* _Instructions to follow_: Go to the line that contains "Can I pitch or sell to Sergio Marfil?" and extract it along with every line after it, exactly, through the end of the data below.

* _Given data_:
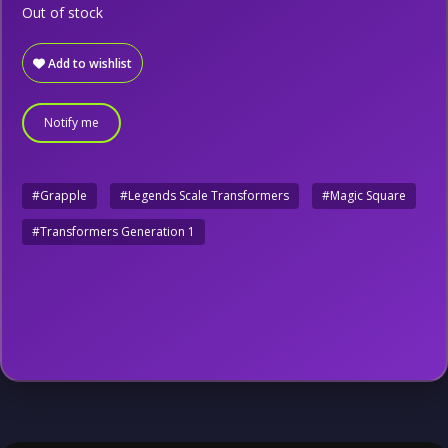
Out of stock
Add to wishlist
Notify me
#Grapple
#Legends Scale Transformers
#Magic Square
#Transformers Generation 1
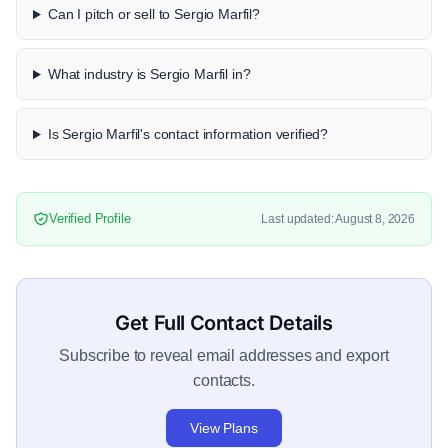
Can I pitch or sell to Sergio Marfil?
What industry is Sergio Marfil in?
Is Sergio Marfil's contact information verified?
Verified Profile
Last updated: August 8, 2026
Get Full Contact Details
Subscribe to reveal email addresses and export
contacts.
View Plans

* _Answer_:
Can I pitch or sell to Sergio Marfil?
What industry is Sergio Marfil in?
Is Sergio Marfil's contact information verified?
Verified Profile
Last updated: August 8, 2026
Get Full Contact Details
Subscribe to reveal email addresses and export
contacts.
View Plans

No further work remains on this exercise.